The first is T state teleportation, which teleports a T gate that was applied to an ancilla (a "T state") onto the target state using only Clifford gates and feedforward. Due to the property of being Clifford, the circuit itself is fault tolerant and thus plays an important role in many error corrected algorithms.
@squin.kernel
def t_teleport(target: squin.qubit.Qubit) -> squin.qubit.Qubit:
ancilla = squin.qubit.new(1)[0]
squin.gate.h(ancilla)
squin.gate.t(ancilla)
squin.gate.cx(control=target, target=ancilla)
bit = squin.qubit.measure(target)
if bit:
squin.gate.s(ancilla)
return ancilla # The state of the target qubit is also teleported to the ancilla
# And now let’s wrap it into a larger context to run. In this case,
# apply to a |+> state and see that we get a T|+> state out.
@squin.kernel
def t_teleport_wrapper() -> squin.qubit.Qubit:
target = squin.qubit.new(1)[0]
squin.gate.h(target)
target = t_teleport(target)
return target
# And run it. Observe that the batch_state uses a qubit_map to select which qubits to include in the batch state.
# This is important because there are two qubits total (the target and the ancilla) but we only want inspect
# the state of the output qubit.
emulator = StackMemorySimulator(min_qubits=2)
task = emulator.task(t_teleport_wrapper)
state = task.batch_state(shots=1000, qubit_map=lambda x: [x])
# Even though there is measurement and feedforward, the final state is still pure. Neat!
print(state)
Constant depth GHZ state¶
Remarkably, it is also possible to prepare a GHZ state with a constant number of gates. At first glance, this seems impossible: quantum information can only propagate as fast as the information lightcone, and so a constant depth circuit can only have a small amount of entanglement—not enough to prepare the long-range correlated GHZ state.
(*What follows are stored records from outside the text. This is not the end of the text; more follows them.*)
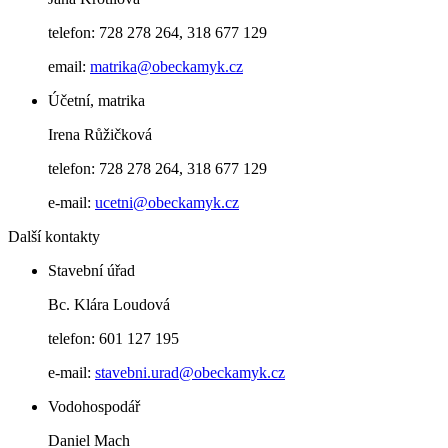
telefon: 728 278 264, 318 677 129
email:
matrika@obeckamyk.cz
Účetní, matrika
Irena Růžičková
telefon: 728 278 264, 318 677 129
e-mail:
ucetni@obeckamyk.cz
Další kontakty
Stavební úřad
Bc. Klára Loudová
telefon: 601 127 195
e-mail:
stavebni.urad@obeckamyk.cz
Vodohospodář
Daniel Mach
The trick is, we can replace quantum gates with ancillas and classical feedforward measurements so that the information is propagated classically instead of quantumly. For more details, check out [1] and [2].
[1] Efficient Long-Range Entanglement Using Dynamic Circuits
[2] Constant-Depth Preparation of Matrix Product States with Adaptive Quantum Circuits
The explicit circuit for the GHZ circuit is shown in Fig. 5 of [1]. There is classical feedforward in the form of a parity check, which requires a classical XOR operation that is irrepresentable by CIRQ.
def ghz_constant_depth(n_qubits: int):
@squin.kernel
def main() -> Register:
qreg = squin.qubit.new(n_qubits)
ancilla = squin.qubit.new(n_qubits - 1)
for i in range(n_qubits):
squin.gate.h(qreg[i])
for i in range(n_qubits - 1):
squin.gate.cx(qreg[i], ancilla[i])
for i in range(n_qubits - 1):
squin.gate.cx(qreg[i + 1], ancilla[i])
parity: int = 0
bits = squin.qubit.measure(ancilla)
for i in range(n_qubits - 1):
parity = parity ^ bits[i]
if parity == 1:
squin.gate.x(qreg[i + 1])
return qreg
return main
# At this point, you know the drill. We can simulate this with multirun via PyQrack
emulator = StackMemorySimulator(min_qubits=7)
task = emulator.task(ghz_constant_depth(3))
state = task.batch_state(shots=1000, qubit_map=lambda x: x)
# Even though there is measurement and feedforward, the final state is still pure. Neat!
print(state.eigenvalues)
As a final note, consider how difficult it would be to represent this circuit in Cirq. In particular, there is a for loop, where inside the for loop there is an algebraic operation (XOR) that feeds forward onto a variable (parity). This circuit is very hard to express in Cirq without some serious hacking of ancilla registers.